===== Source material
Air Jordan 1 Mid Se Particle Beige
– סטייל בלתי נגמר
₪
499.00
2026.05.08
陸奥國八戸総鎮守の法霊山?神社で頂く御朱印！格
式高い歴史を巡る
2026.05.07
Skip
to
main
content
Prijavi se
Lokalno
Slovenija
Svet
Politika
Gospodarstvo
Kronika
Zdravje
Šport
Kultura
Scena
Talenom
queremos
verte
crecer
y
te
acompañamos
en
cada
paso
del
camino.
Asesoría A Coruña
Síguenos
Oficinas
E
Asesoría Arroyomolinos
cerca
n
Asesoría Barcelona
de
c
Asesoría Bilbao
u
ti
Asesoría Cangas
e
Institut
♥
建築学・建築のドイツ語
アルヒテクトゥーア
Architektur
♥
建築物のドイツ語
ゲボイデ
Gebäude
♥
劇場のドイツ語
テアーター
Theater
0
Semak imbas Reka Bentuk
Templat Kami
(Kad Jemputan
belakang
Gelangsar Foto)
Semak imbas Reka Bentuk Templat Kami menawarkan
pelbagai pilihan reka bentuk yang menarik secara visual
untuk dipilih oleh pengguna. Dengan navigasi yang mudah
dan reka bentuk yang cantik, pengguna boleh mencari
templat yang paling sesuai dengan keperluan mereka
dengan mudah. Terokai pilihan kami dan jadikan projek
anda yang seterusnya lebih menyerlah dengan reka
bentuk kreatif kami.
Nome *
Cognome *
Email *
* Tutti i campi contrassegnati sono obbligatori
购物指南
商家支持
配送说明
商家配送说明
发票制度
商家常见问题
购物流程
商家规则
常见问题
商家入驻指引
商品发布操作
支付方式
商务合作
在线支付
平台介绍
==========
What you should do :: Pick out all lines from the data above in which the word "mudah" appears.

Answer to this exercise ::
untuk dipilih oleh pengguna. Dengan navigasi yang mudah
dengan mudah. Terokai pilihan kami dan jadikan projek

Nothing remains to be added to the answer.